P.S that last comment from Audrey was to Andy
My feelings of and about love have been and still are changing. I like pretty much all you said above. I am confused a lot and know it to be what I have to go through in order to reach some type of understanding. I am better at not blaming anyone, including myself, and that feels good. Do I every have unconditional love? Yes, sometimes. Do I ever receive unconditional love? I imagine so, but so many times it has turned out to be conditional and I have allowed myself to be hurt in the process of it all. As I said, we shall see. At present, I find myself not wishing to allow anyone in more than just at a surface level. It’s a protection mechanism, I know, mainly to make sure I don’t get myself into another mess as I am so very tired of those. But, that hurts, too, as I am fairly distant from so many who might be so close. Choices…we shall see.

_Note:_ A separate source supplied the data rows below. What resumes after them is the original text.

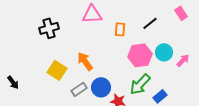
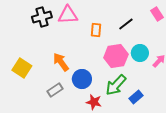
black cross: (49, 28) -> (42, 17), moved
yellow square: (57, 70) -> (22, 68), moved
blue circle: (101, 87) -> (82, 79), moved

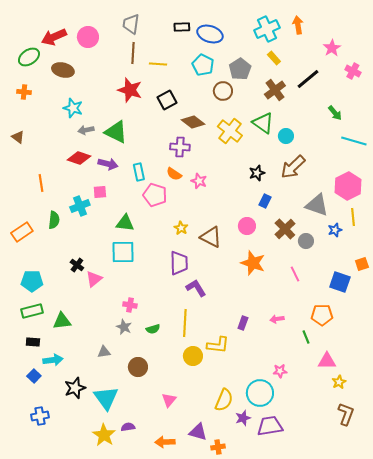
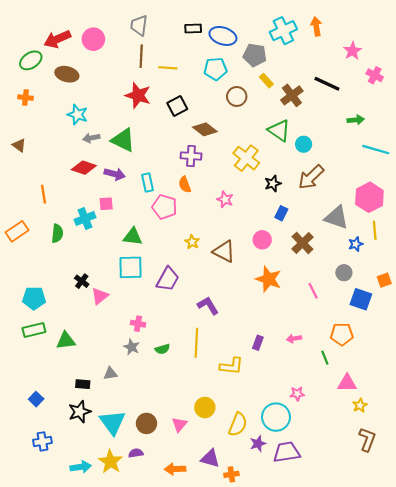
yellow rectangle: (274, 58) -> (266, 81), moved
cyan pentagon: (203, 65) -> (215, 69), turned -30
gray pentagon: (240, 69) -> (255, 55), moved, turned -30
black line: (308, 79) -> (327, 84), turned 65
green arrow: (335, 113) -> (356, 120), turned -56
yellow cross: (230, 131) -> (246, 158), moved
orange semicircle: (174, 174) -> (185, 185), turned 35
pink star: (199, 181) -> (225, 199), moved
orange rectangle: (22, 232) -> (17, 231), moved
gray circle: (306, 241) -> (344, 273), moved
purple trapezoid: (179, 263) -> (168, 279), moved, turned 30
black rectangle: (33, 342) -> (83, 384), moved
yellow circle: (193, 356) -> (205, 408), moved
cyan arrow: (53, 360) -> (81, 467), moved
brown circle: (138, 367) -> (146, 423), moved

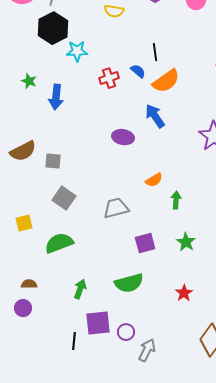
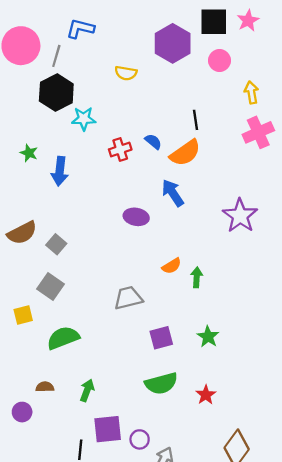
black line: (155, 52) -> (196, 120), moved
gray square: (53, 161) -> (56, 244), turned 36
gray square: (64, 198) -> (51, 286), moved
green arrow: (176, 200) -> (197, 277), moved
green semicircle: (129, 283) -> (161, 383), moved
brown semicircle: (29, 284) -> (45, 387), moved

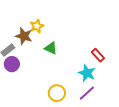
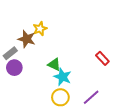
green triangle: (51, 48) -> (54, 65), moved
cyan star: (87, 73) -> (62, 77), moved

Just HAD to tell you; I am going through my gmail account and cleaning up wordpress stuff and such, and I am thinking how is Ted…how is Kindred Spirit. I hope he is okay. Why am I thinking of him??? And then I look and you messaged during the time. weird…. I totally hear you loud and clear. I have recently only found this unconditional love from a friend(s) and it took a long time for me to recognize it. First I struggled to love the person conditionally, I didn’t like not being “special” etc. I then began to see the beauty of unconditional love… it was a HUGE transforming experience. Very, very painful. Probably top 3 of pains….learning to shift from captive conditional love to unconditional love. As humans we all slip back and forth in degrees, I imagine… The difference for me now is I am intensely aware when I have self-based desires for another based on my needs and not the needs of the ALL Usually it’s because I want to use a friendship as a means of distraction from my own fears and life. You have so much to often a friend/mate; I do hope you find what your heart is searching for…. No one can hurt you… You already know that though…. still I get what you mean… about how your not wanting to submit to that possible pain. Keep being you… shine bright and I know you will find what you most need. Best to you ~ S
Hi Aspergers Girls! As a mum of a 20 year old daughter with Asperger’s (she was diagnosed when she was 18) I find your blog fascinating and so helpful and interesting. I am making my way in this blogging world and I have nominated you for The Super Sweet Blogging Award which I hope you will accept. The simple rules are at this link: http://sherrimatthewsblog.wordpress.com/2013/05/13/sweet-dreams-are-made-of-these/
Congratulations and keep up the great writing!
I am so happy to hear that my words assist you and yours in someway and very much appreciate you taking the time to comment and to think of me. I love the word ‘sweet.’ That is very kind of you. Much love. 🙂
Love, like life, is all one big process happening now. I never feel the need to quantify telling someone that I love them with the word “unconditional.” To me, unconditional love is something that is so apparent when we have a conversation with someone (whether we’ve just met them or known them for a long time). We know that the person in front of us has no judgment in their eyes and soul, and we know they have no expectations for us to be anything than what we all are – LOVE.
No judgment, lack of outcome, intention, and need… I can feel that with some people, and always find deep peace there. Thank you for your wisdom. Blessings ~ Sam
By ‘obsessing’ you mean worrying does he love me and all that sort of thing don’t you? Having them as your muse and writing romantic happy love poems about them isn’t what you mean here is it?
Good question….not sure. I think muses serve a purpose for artists .. like Rumi and other poets and artists. So it’s hard to say. In this post I was thinking more of self-destructive actions not art.